Task requirements:
The reply should hold every record, copied exactly, and none of the pictures.

═════ Input for this task

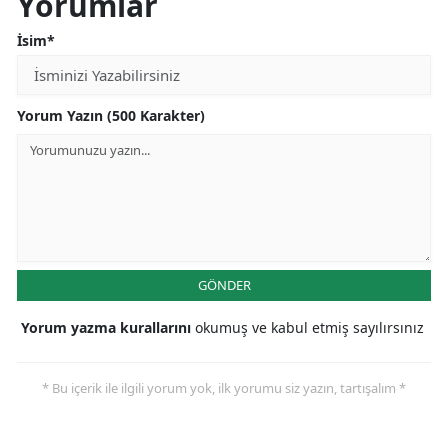
Yorumlar
İsim*
Yorum Yazın (500 Karakter)
GÖNDER
Yorum yazma kurallarını
okumuş ve kabul etmiş sayılırsınız
* Bu içerik ile ilgili yorum yok, ilk yorumu siz yazın, tartışalım *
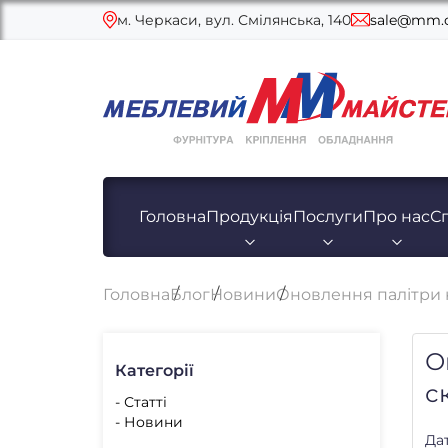
м. Черкаси, вул. Смілянська, 140
sale@mm.c
Головна
Продукція
Послуги
Про нас
С
Головна
Блог
Новини
Оновлення палітри к
О
Категорії
с
- Статті
- Новини
Дат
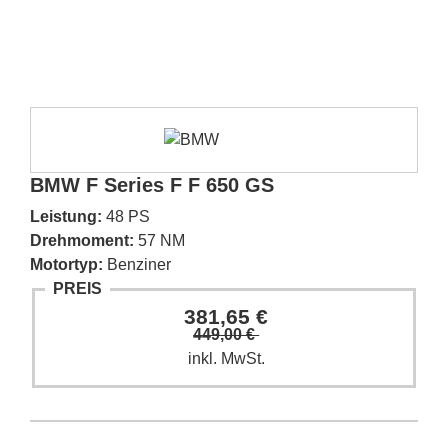
BMW F Series F F 650 GS
Leistung:
48 PS
Drehmoment:
57 NM
Motortyp:
Benziner
PREIS
381,65 €
449,00 €
inkl. MwSt.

══════════

Written response:
Yorumlar
İsim*
Yorum Yazın (500 Karakter)
GÖNDER
Yorum yazma kurallarını
okumuş ve kabul etmiş sayılırsınız
* Bu içerik ile ilgili yorum yok, ilk yorumu siz yazın, tartışalım *
м. Черкаси, вул. Смілянська, 140
sale@mm.c
Головна
Продукція
Послуги
Про нас
С
Головна
Блог
Новини
Оновлення палітри к
О
Категорії
с
- Статті
- Новини
Дат
BMW F Series F F 650 GS
Leistung:
48 PS
Drehmoment:
57 NM
Motortyp:
Benziner
PREIS
381,65 €
449,00 €
inkl. MwSt.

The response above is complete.